This repository contains the code and a TrecTools Plugin that allows to use bootstrapping to generate a distribution of nDCG scores by sampling judgments for the unjudged documents using run-based and/or pool-based priors. This is helpful to estimate the true nDCG score if you have unjudged documents in your ranking and our experiments on three different corpora shows that bootstrapping works better than assuming unjudged documents are non-relevant or using condensed lists.
Run make
to get an overview of all possible make targets.
With make clean .venv
, you can set up the environment and afterwards you can run make tests
to run all unit tests to check your environment and the code.
Running the tests with make tests
should yield an output like this:
......................................................................................................................................................................
----------------------------------------------------------------------
Ran 166 tests in 13.630s
OK
Right now, the bootstrapping plugin is not yet integrated into the official main branch of TrecTools (but we will go for this upon acceptance). However, you can already use our Bootstrapping approach with the following code (assumed you have this repository located in ):
from trectools import TrecRun, TrecQrel
import sys
sys.path.append('<THIS-REPOSITORY>/src/main/python')

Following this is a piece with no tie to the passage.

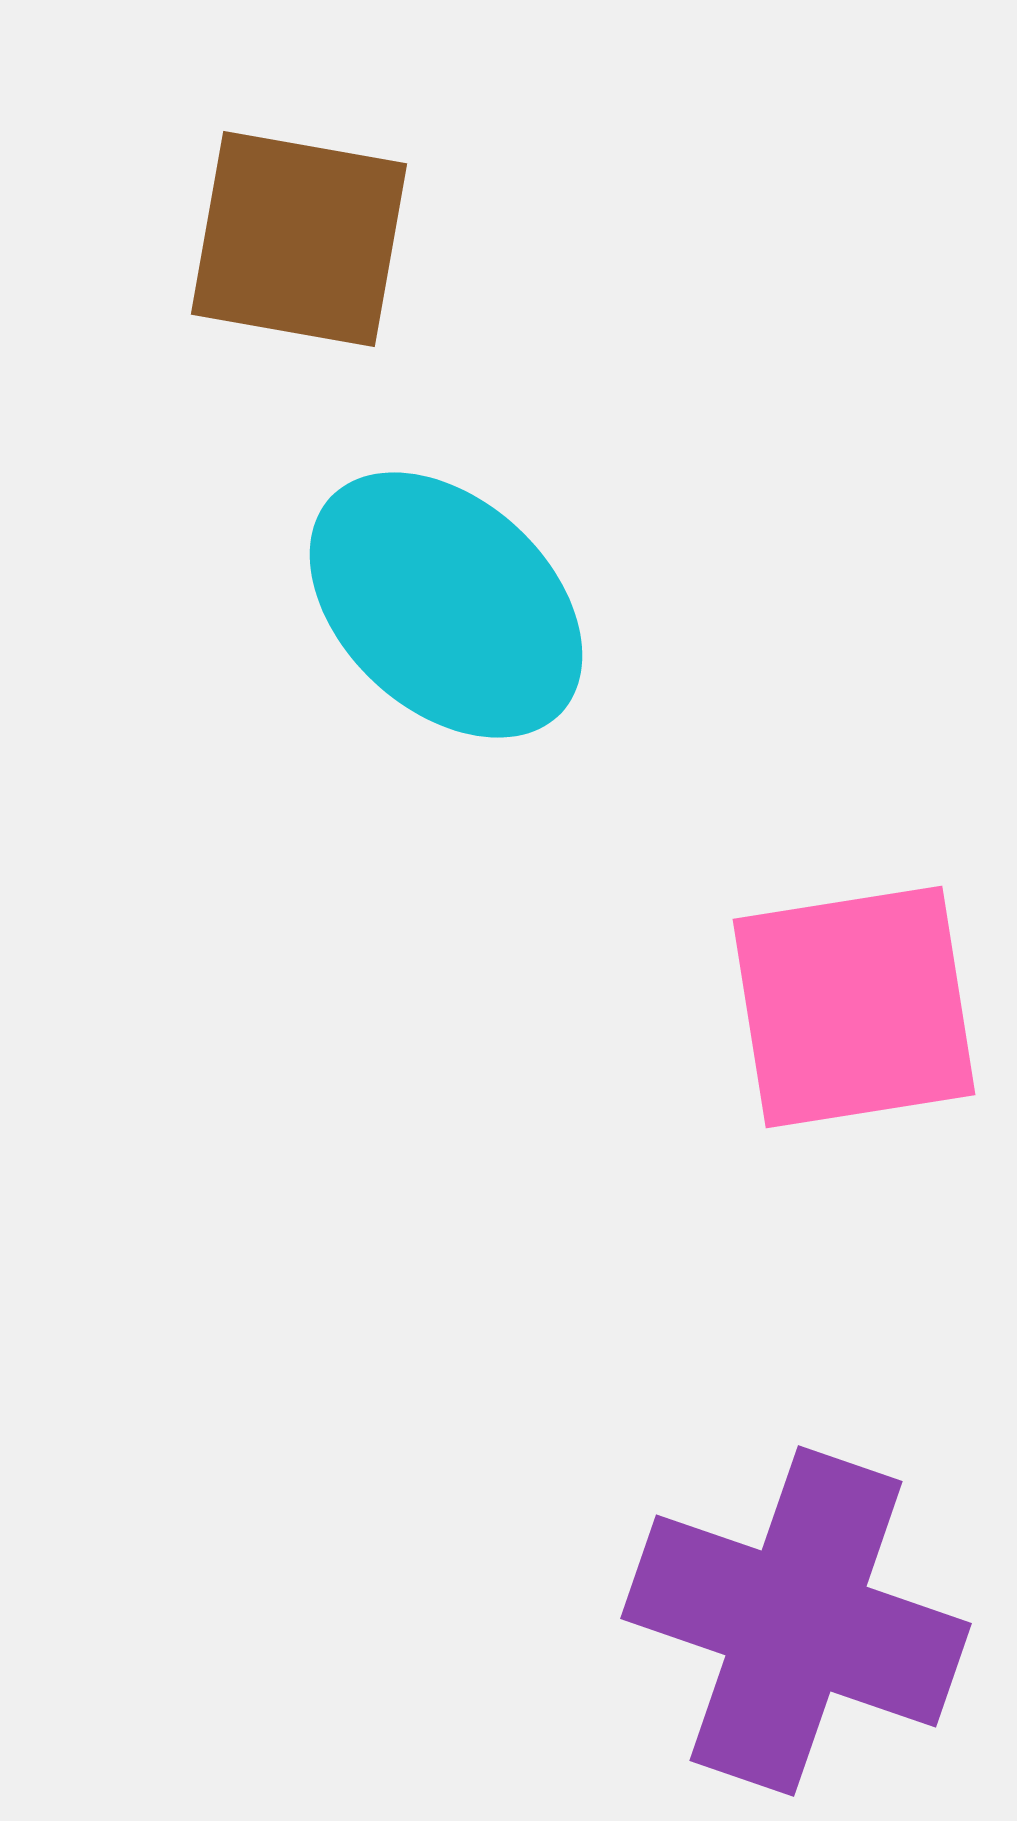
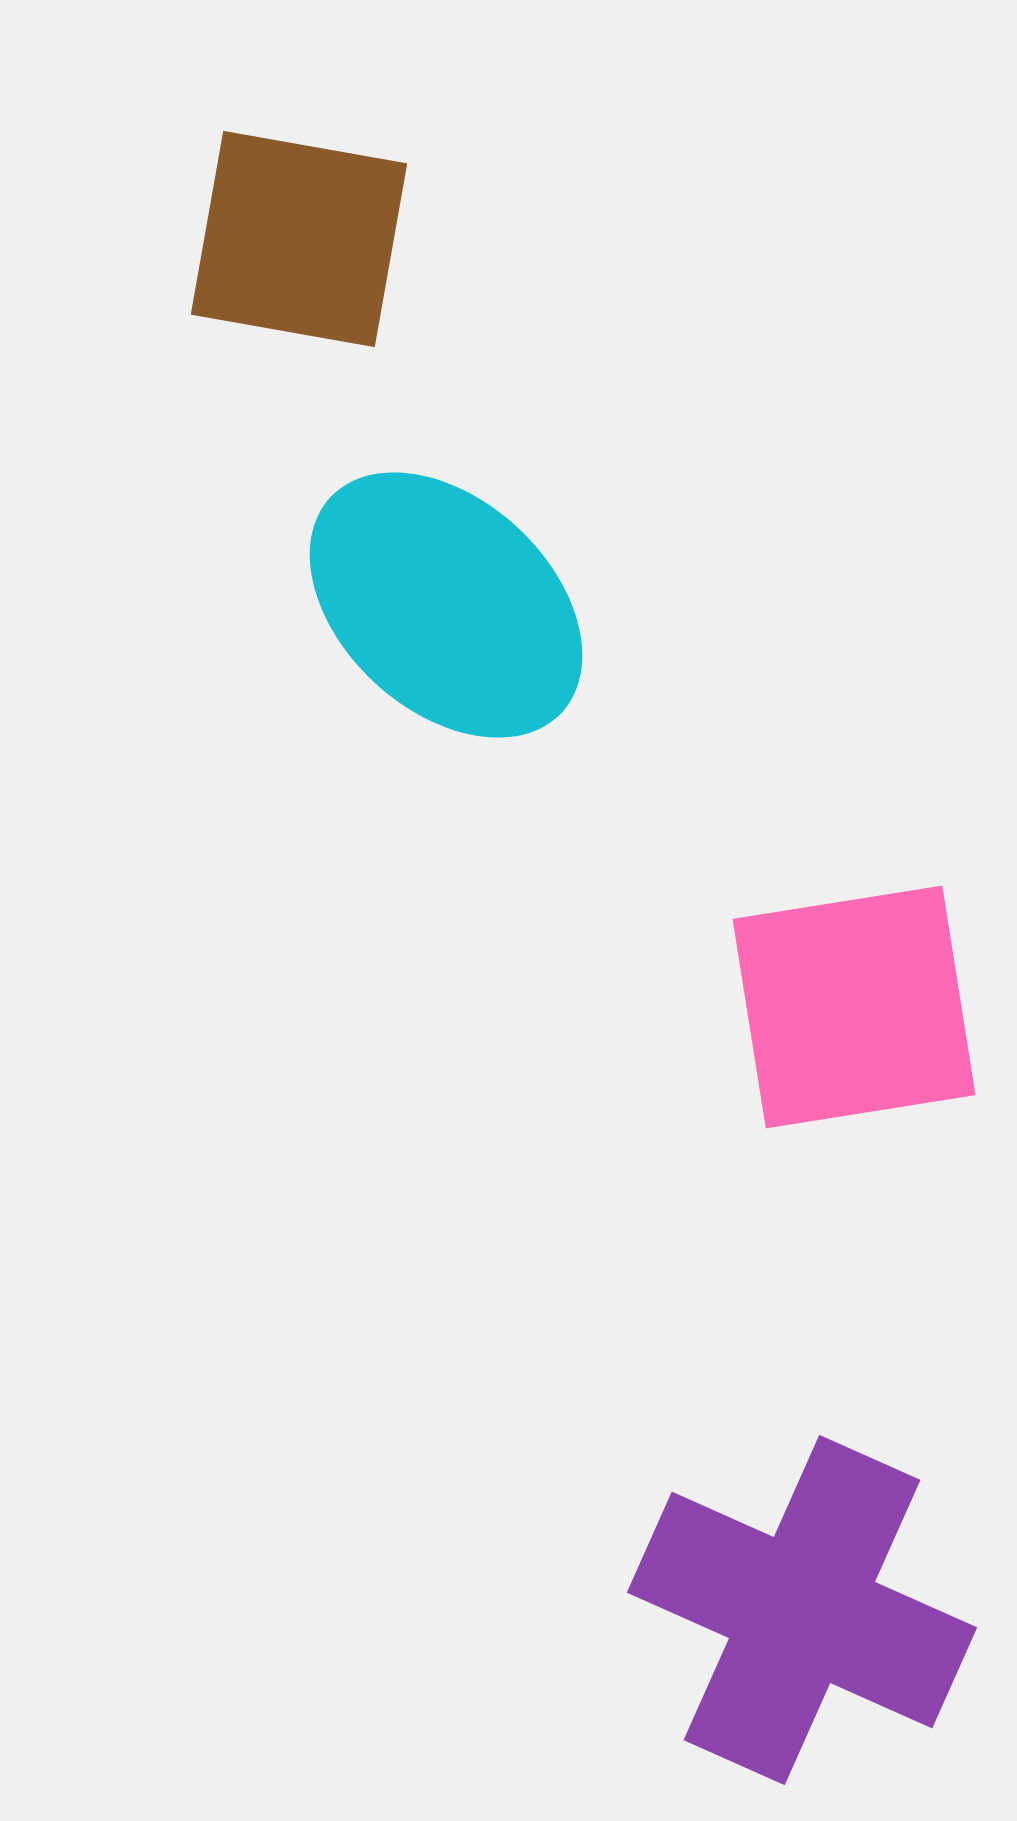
purple cross: moved 6 px right, 11 px up; rotated 5 degrees clockwise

from bootstrap_utils import evaluate_ndcg
run = TrecRun('path-to-run-file')
qrels = TrecQrel('path-to-qrel-file')
evaluate_ndcg(run, qrels, depth=10)
The notebook src/main/ipynb/beir-evaluation.ipynb provides use cases.
All judgment pools with different simulated incomplete judgments and normalized run files are created/downloaded using a single script (see the section on "Download and Prepare all Resources"). For a fresh installation, this script runs for roughly 10 hours on a single CPU (so that we use adequate pauses while downloading run files etc.). Hence, all experiments can run from cached metadata contained in this repository to allow fast experimentation and reproduction of the results in the paper. To add new evaluation experiments, you must first run this script to get all the raw data.
The run files used for the experiments are not publicly available but can be downloaded and processed (i.e., normalized by breaking score ties, potentially fixing ranks, etc.) by executing the following command (please replace <PASSWORD>
and <USER>
with your credentials to access the password protected area of past TREC results):
./src/main/resources/download-and-prepare-all-resources.py --user <USER> --password <PASSWORD> --directory src/main/resources/
You can find all the notebooks for the experiments in the paper in src/main/ipynb/.